Report every line of the entries that contains the word "LAKE".

## Given records
####################

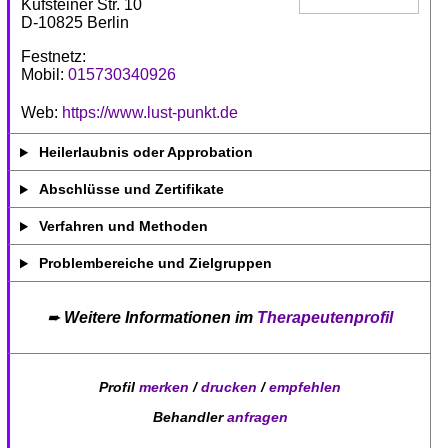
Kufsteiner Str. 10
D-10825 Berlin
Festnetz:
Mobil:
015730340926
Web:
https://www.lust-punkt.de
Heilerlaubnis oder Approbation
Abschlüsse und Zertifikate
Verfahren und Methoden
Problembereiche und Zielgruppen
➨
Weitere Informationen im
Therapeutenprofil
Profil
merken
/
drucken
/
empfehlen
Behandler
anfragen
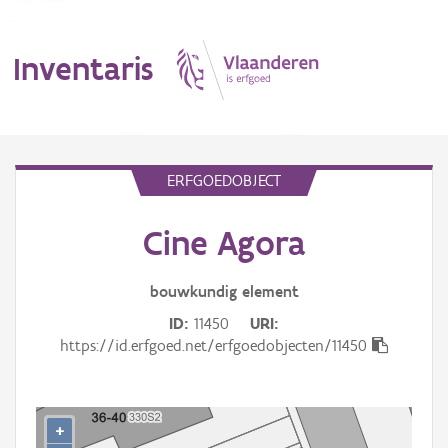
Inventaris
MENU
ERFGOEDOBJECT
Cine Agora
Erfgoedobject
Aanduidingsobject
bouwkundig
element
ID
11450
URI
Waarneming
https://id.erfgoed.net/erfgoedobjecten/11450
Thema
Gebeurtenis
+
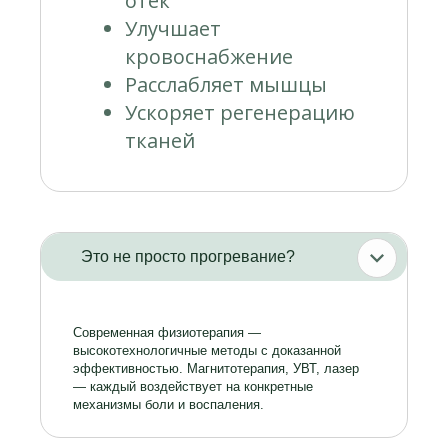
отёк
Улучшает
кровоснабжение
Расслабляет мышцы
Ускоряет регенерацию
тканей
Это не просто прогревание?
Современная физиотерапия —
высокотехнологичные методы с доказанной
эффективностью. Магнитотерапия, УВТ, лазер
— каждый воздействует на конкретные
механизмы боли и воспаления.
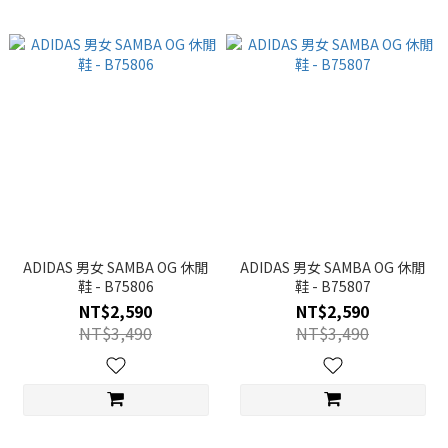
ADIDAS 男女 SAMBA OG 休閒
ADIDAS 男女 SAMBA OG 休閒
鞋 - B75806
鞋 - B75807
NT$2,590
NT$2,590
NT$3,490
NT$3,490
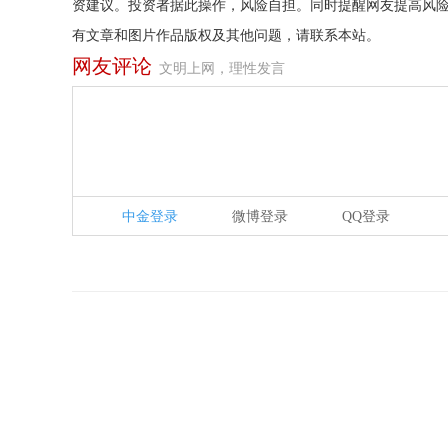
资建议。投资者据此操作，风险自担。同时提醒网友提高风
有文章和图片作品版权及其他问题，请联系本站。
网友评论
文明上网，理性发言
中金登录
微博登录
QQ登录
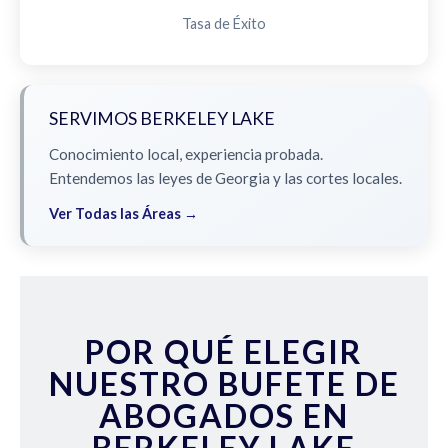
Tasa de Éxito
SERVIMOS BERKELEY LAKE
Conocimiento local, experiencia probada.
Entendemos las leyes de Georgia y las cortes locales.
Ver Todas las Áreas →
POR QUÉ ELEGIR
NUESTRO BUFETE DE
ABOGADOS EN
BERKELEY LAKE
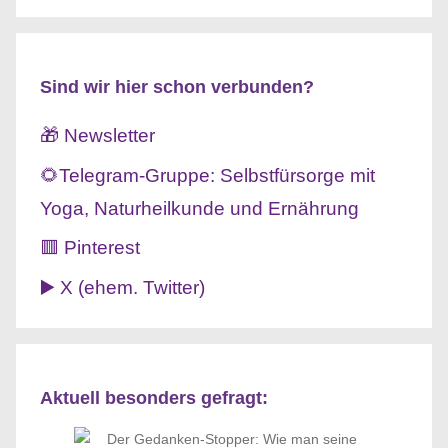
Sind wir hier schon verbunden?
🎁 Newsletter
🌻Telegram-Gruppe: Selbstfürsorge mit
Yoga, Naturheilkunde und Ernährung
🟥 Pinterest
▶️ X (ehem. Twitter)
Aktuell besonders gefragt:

####################

## Result of the exercise
SERVIMOS BERKELEY LAKE
BERKELEY LAKE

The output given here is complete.